Hubo un breve silencio.
—También te amamos, hija —dijo la madre de Sofía, que se había sumado a la llamada—. Y aquí estaremos siempre para ti, pase lo que pase.
Sofía colgó con un leve nudo en la garganta. Acarició el cabello de Lucile María y continuaron su camino hacia el museo.
Mientras tanto, unas calles más al norte, Eva Müller ingresaba al vestíbulo del hotel donde se hospedaba Sofía. Llevaba puesto un vestido gris sencillo y una bufanda que disimulaba parte de su rostro. Se dirigió a la recepción con paso seguro, fingiendo ser una visitante casual.
—Buenas tardes… estoy buscando a la señora Sofía Reyes. Me dijeron que se hospedaba aquí. Voy a entregarle una invitación para el evento de esta noche.
El recepcionista revisó discretamente los registros.
—La señora Reyes ya salió hace poco, pero sí, está registrada para el evento en el Museo de Bellas Artes.
—Perfecto. ¿Puedo dejarle algo en su habitación?
—Lo siento, solo los huéspedes pueden acceder a las habitaciones.
—Claro… lo comprendo —dijo Eva, sonriendo con cortesía antes de alejarse.
Tomó un desvío hacia un pasillo lateral, hasta llegar a la zona de empleados. Miró en ambas direcciones antes de empujar una puerta sin marcar. Dentro, encontró un pequeño vestidor. Varios uniformes colgaban en ganchos oxidados.
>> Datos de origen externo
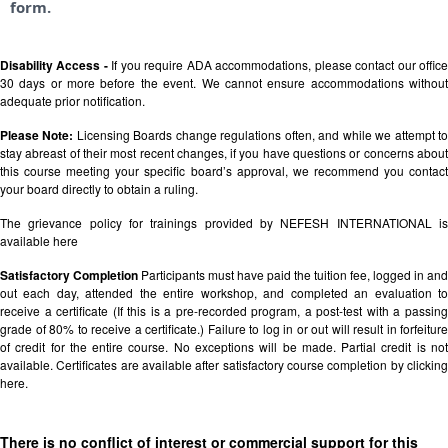
form.
Disability Access -
If you require ADA accommodations, please contact our offic
30 days or more before the event. We cannot ensure accommodations without
adequate prior notification.
Please Note:
Licensing Boards change regulations often, and while we attempt t
stay abreast of their most recent changes, if you have questions or concerns about
this course meeting your specific board’s approval, we recommend you contact
your board directly to obtain a ruling.
The grievance policy for trainings provided by NEFESH INTERNATIONAL is
available
here
Satisfactory Completion
Participants must have paid the tuition fee, logged in and
out each day, attended the entire workshop, and completed an evaluation to
receive a certificate (If this is a pre-recorded program, a post-test with a passing
grade of 80% to receive a certificate.) Failure to log in or out will result in forfeiture
of credit for the entire course. No exceptions will be made. Partial credit is not
available. Certificates are available after satisfactory course completion by clicking
here.
There is no conflict of interest or commercial support for this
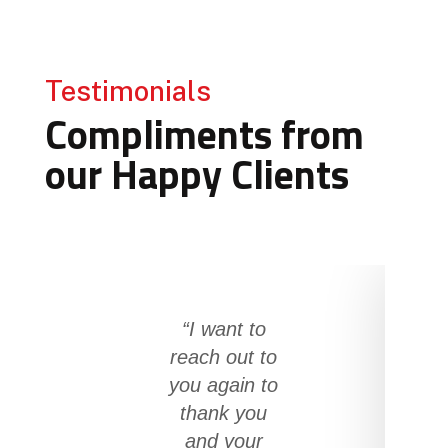
Testimonials
Compliments from
our Happy Clients
“I want to
reach out to
you again to
thank you
and your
Rápidamente, eligió uno de mantenimiento, se cambió y ató su cabello bajo una gorra de trabajo.
Sin levantar sospechas, salió por la puerta de servicio del hotel, fundiéndose con la tarde que comenzaba a volverse dorada.
Con una calma escalofriante, Eva Müller caminó hacia el museo. El escenario estaba listo. El papel que había escrito para Sofía, también.
El Encuentro de artistas
La noche había caído sobre Buenos Aires y el Museo de Bellas Artes se iluminaba como un faro cultural en el corazón de la ciudad. Las luces cálidas resaltaban la fachada clásica, mientras el interior comenzaba a llenarse con un aire vibrante de emoción, expectativa y memoria.